» Aim of the task
Leave the pictures aside and copy all the data exactly.

» Items from a data source
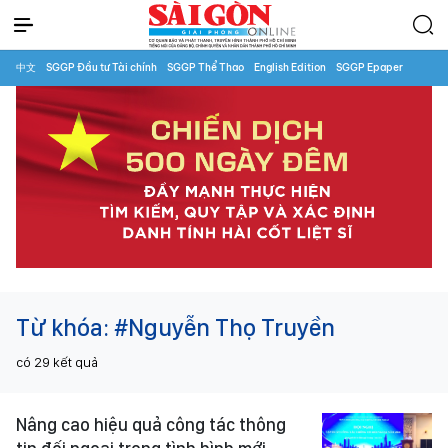
中文
SGGP Đầu tư Tài chính
SGGP Thể Thao
English Edition
SGGP Epaper
Từ khóa:
#Nguyễn Thọ Truyền
có
29
kết quả
Nâng cao hiệu quả công tác thông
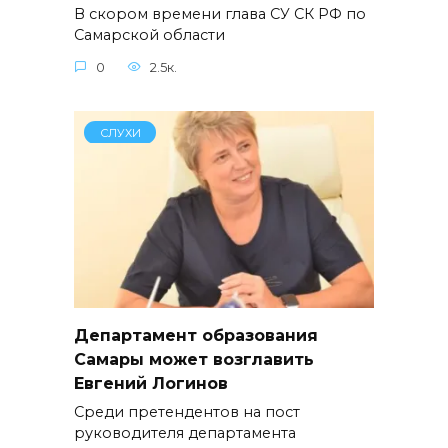
В скором времени глава СУ СК РФ по
Самарской области
0
2.5к.
СЛУХИ
Департамент образования
Самары может возглавить
Евгений Логинов
Среди претендентов на пост
руководителя департамента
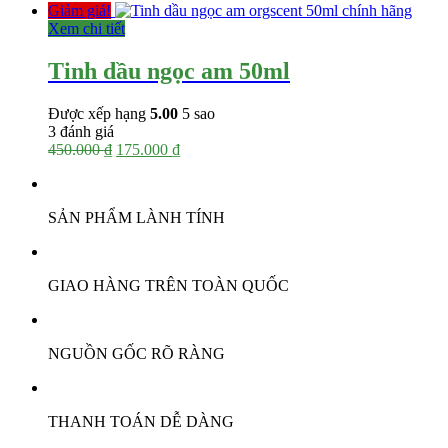
gốc
hiện
Giảm giá!
là:
tại
Xem chi tiết
265.000 ₫.
là:
115.000 ₫.
Tinh dầu ngọc am 50ml
Được xếp hạng
5.00
5 sao
3
đánh giá
Giá
Giá
450.000
₫
175.000
₫
gốc
hiện
là:
tại
450.000 ₫.
là:
SẢN PHẨM LÀNH TÍNH
175.000 ₫.
GIAO HÀNG TRÊN TOÀN QUỐC
NGUỒN GỐC RÕ RÀNG
THANH TOÁN DỄ DÀNG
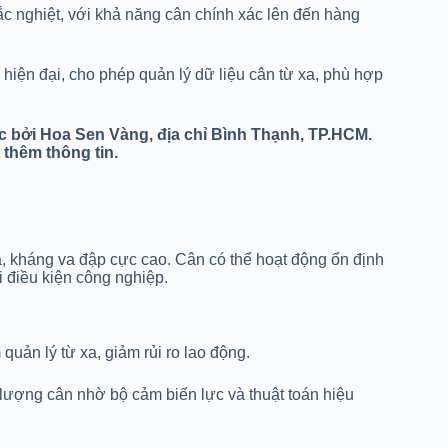
ắc nghiệt, với khả năng cân chính xác lên đến hàng
hiện đại, cho phép quản lý dữ liệu cân từ xa, phù hợp
 bởi Hoa Sen Vàng, địa chỉ Bình Thạnh, TP.HCM.
 thêm thông tin.
, kháng va đập cực cao. Cân có thể hoạt động ổn định
i điều kiện công nghiệp.
quản lý từ xa, giảm rủi ro lao động.
lượng cân nhờ bộ cảm biến lực và thuật toán hiệu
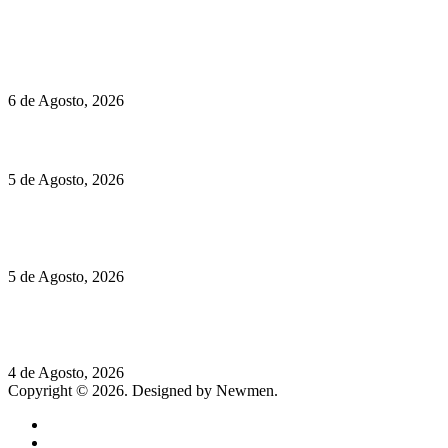
Políticas de Privacidade
Políticas de Cookies
O mundo prefere vinhos mais frescos e menos alcoólicos
6 de Agosto, 2026
Hispano Suiza Carmen Sagrera: 1115 cv ao serviço do instinto
5 de Agosto, 2026
Quinta da Moscadinha apresenta as novidades de Sidra e
Aguardente
5 de Agosto, 2026
Rússia: Aqui até as bombas atómicas são ortodoxas – um texto
de José Milhazes
4 de Agosto, 2026
Copyright © 2026. Designed by Newmen.
Home
General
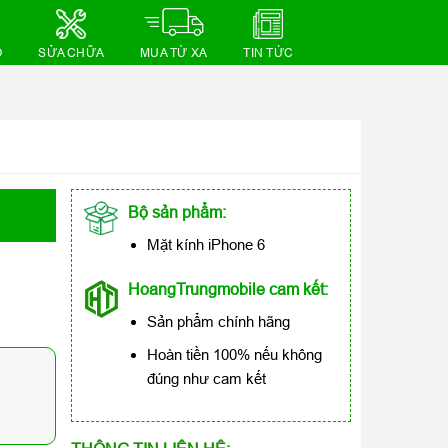
Ồ
SỬA CHỮA
MUA TỪ XA
TIN TỨC
Bộ sản phẩm:
Mặt kính iPhone 6
HoangTrungmobile cam kết:
Sản phẩm chính hãng
Hoàn tiền 100% nếu không
đúng như cam kết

» Answer box
中文
SGGP Đầu tư Tài chính
SGGP Thể Thao
English Edition
SGGP Epaper
Từ khóa:
#Nguyễn Thọ Truyền
có
29
kết quả
Nâng cao hiệu quả công tác thông
В скором времени глава СУ СК РФ по
Самарской области
0
2.5к.
СЛУХИ
Департамент образования
Самары может возглавить
Евгений Логинов
Среди претендентов на пост
руководителя департамента
gốc
hiện
Giảm giá!
là:
tại
Xem chi tiết
265.000 ₫.
là:
115.000 ₫.
Tinh dầu ngọc am 50ml
Được xếp hạng
5.00
5 sao
3
đánh giá
Giá
Giá
450.000
₫
175.000
₫
gốc
hiện
là:
tại
450.000 ₫.
là:
SẢN PHẨM LÀNH TÍNH
175.000 ₫.
GIAO HÀNG TRÊN TOÀN QUỐC
NGUỒN GỐC RÕ RÀNG
THANH TOÁN DỄ DÀNG
ắc nghiệt, với khả năng cân chính xác lên đến hàng
hiện đại, cho phép quản lý dữ liệu cân từ xa, phù hợp
 bởi Hoa Sen Vàng, địa chỉ Bình Thạnh, TP.HCM.
 thêm thông tin.
, kháng va đập cực cao. Cân có thể hoạt động ổn định
i điều kiện công nghiệp.
quản lý từ xa, giảm rủi ro lao động.
lượng cân nhờ bộ cảm biến lực và thuật toán hiệu
Políticas de Privacidade
Políticas de Cookies
O mundo prefere vinhos mais frescos e menos alcoólicos
6 de Agosto, 2026
Hispano Suiza Carmen Sagrera: 1115 cv ao serviço do instinto
5 de Agosto, 2026
Quinta da Moscadinha apresenta as novidades de Sidra e
Aguardente
5 de Agosto, 2026
Rússia: Aqui até as bombas atómicas são ortodoxas – um texto
de José Milhazes
4 de Agosto, 2026
Copyright © 2026. Designed by Newmen.
Home
General
Ồ
SỬA CHỮA
MUA TỪ XA
TIN TỨC
Bộ sản phẩm:
Mặt kính iPhone 6
HoangTrungmobile cam kết:
Sản phẩm chính hãng
Hoàn tiền 100% nếu không
đúng như cam kết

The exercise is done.